Quaderns de poesia (in English Poetry Notebooks) is a poetry Catalan magazine. Its publication started in June 1935 and continued until 1936 when it had to be interrupted due to the Spanish Civil War. In total 8 volumes were published monthly. It was directed by a staff including Josep Vicenç Foix, Tomàs Garcés, Marià Manent, Carles Riba and Joan Teixidor. It was a high quality magazine regarding its presentation and its content. The magazine had 32 pages with 2 columns each and the dimensions were 240x185mm. The impression was done in Castells Bonet, S.A. and the editing office was in the Street Carrer de les Corts Catalanes 660 in Barcelona. The price was one and a half peseta.

==Theme and collaborators==
The theme of the magazine was poetry. They were published poetry texts from poets from that period. Almost all of them were written in Catalan, but there also were some in Spanish and French.
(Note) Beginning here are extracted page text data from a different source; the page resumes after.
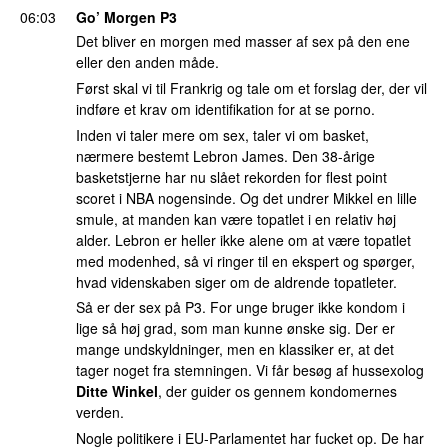
06:03
Go’ Morgen P3
Det bliver en morgen med masser af sex på den ene
eller den anden måde.
Først skal vi til Frankrig og tale om et forslag der, der vil
indføre et krav om identifikation for at se porno.
Inden vi taler mere om sex, taler vi om basket,
nærmere bestemt Lebron James. Den 38-årige
basketstjerne har nu slået rekorden for flest point
scoret i NBA nogensinde. Og det undrer Mikkel en lille
smule, at manden kan være topatlet i en relativ høj
alder. Lebron er heller ikke alene om at være topatlet
med modenhed, så vi ringer til en ekspert og spørger,
hvad videnskaben siger om de aldrende topatleter.
Så er der sex på P3. For unge bruger ikke kondom i
lige så høj grad, som man kunne ønske sig. Der er
mange undskyldninger, men en klassiker er, at det
tager noget fra stemningen. Vi får besøg af hussexolog
Ditte Winkel
, der guider os gennem kondomernes
verden.
Nogle politikere i EU-Parlamentet har fucket op. De har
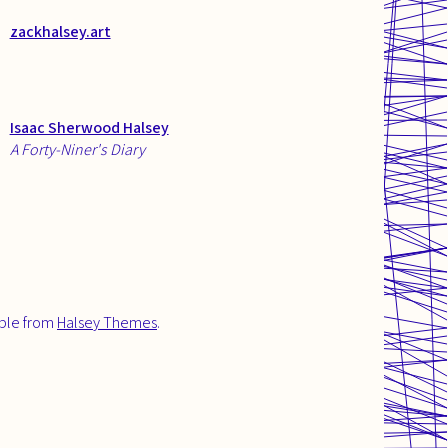
zackhalsey.art
Isaac Sherwood Halsey
A Forty-Niner's Diary
able from
Halsey Themes
.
Furthermore, they published critical articles and essays about literature.

The collaborators of the magazine were Josep Carner, Carles Riba, García Lorca, Stephen Spender, Jules Supervielle, Riquer, Pedro Salinas, Josep Maria Capdevila, Marià Manent among others. Moreover, there were drawings by Francesc Domingo. The number 4 was dedicated to the poetry of Ramon Llull.

Quaderns de Poesia was one of the best recompilations of poetry from that period in Europe. In addition, they were a clear exponent of Noucentisme and the beginnings of Avant-gardism.